Send America to the moon

Ella Schulte, News Writer

When Neil Armstrong first set foot on the moon, he uttered a series of words which would soon become coveted by a nation that is founded upon the belief that there always was and will always be something more to life than just the parts of it that are currently accessible. 

Moreover, Armstrong stated, “That’s one small step for man, one giant leap for mankind.”

Although history was made on July 20, 1969, at the time that Armstrong first came into contact with the powdery surface of the moon, society was not yet aware of the fact that his “one small step for man” was made possible by a woman’s big stride. 

Similarly, that “one giant leap for mankind” was not much of a leap at all according to mathematician Katherine Johnson.

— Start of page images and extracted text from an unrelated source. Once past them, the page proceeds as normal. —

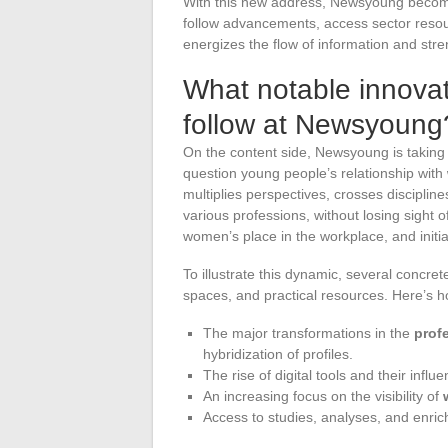
With this new address, Newsyoung become
follow advancements, access sector resour
energizes the flow of information and stren
What notable innovat
follow at Newsyoung
On the content side, Newsyoung is taking 
question young people’s relationship with
multiplies perspectives, crosses disciplines
various professions, without losing sight 
women’s place in the workplace, and initiati
To illustrate this dynamic, several concre
spaces, and practical resources. Here’s h
The major transformations in the
prof
hybridization of profiles.
The rise of digital tools and their infl
An increasing focus on the visibility of
Access to studies, analyses, and enric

Sure, there were risks, but the manned mission was also a premeditated assertion, one of which she was certain of.  

On February 24, 2020, Johnson passed away at a retirement home located in Newport News, Virginia at the age of 101.

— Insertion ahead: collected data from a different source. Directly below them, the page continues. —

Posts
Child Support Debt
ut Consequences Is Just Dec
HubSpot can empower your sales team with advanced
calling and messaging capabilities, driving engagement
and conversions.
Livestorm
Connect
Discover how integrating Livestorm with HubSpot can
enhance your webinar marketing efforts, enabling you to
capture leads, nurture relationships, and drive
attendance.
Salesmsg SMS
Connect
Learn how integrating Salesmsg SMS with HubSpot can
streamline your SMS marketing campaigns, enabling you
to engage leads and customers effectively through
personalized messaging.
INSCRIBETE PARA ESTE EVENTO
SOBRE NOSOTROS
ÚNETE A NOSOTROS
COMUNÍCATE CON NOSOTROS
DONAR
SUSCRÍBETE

Shortly after her passing, writer Margalit Fox stated that, “They asked Katherine Johnson for the moon, and she gave it to them.”

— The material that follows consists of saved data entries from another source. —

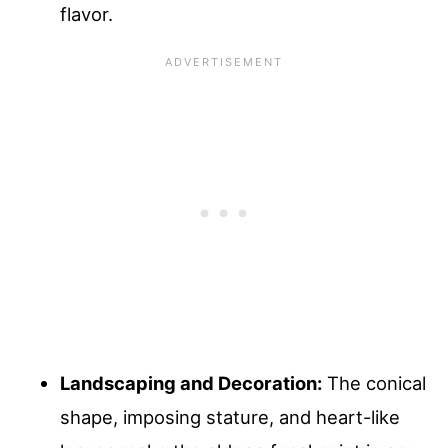
flavor.
Landscaping and Decoration:
The conical
shape, imposing stature, and heart-like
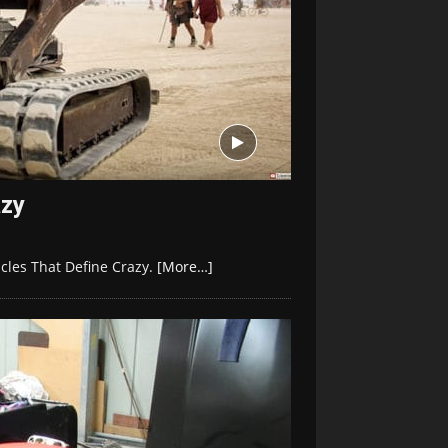
azy
icles That Define Crazy.
[More…]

Dedicating her entire life to space exploration, Johnson was awarded the Presidential Medal of Freedom, the Nation’s highest and most prestigious civilian honor, back in 2015, for her continual perseverance despite the gender and racial limitations she encountered throughout her career. 

Her impact went on to inspire the creation of “Hidden Figures”, a movie released in 2016 that’s premise is centered around the opportunities that she, as an African-American woman, provided for both astronauts and women of color.  

Not only did she transport astronauts both to and from the moon, but an article published by The New York Times states that she, “… Calculated the precise trajectories that would let Apollo 11 land on the moon in 1969 and, after Neil Armstrong’s history-making moonwalk, let it return to Earth.” 

Over the course of the 33 years she spent as a part of NASA’s Flight Research Division, it is clear that she sought not recognition, but rather to bring a piece of a part of who she was and what she strove for back down to Earth. 

For not only did Johnson send people to the moon, but she sent the moon to them, bringing astronauts and women across the globe one step closer to changing the way that things had always been by proving that they did not always have to stay that way.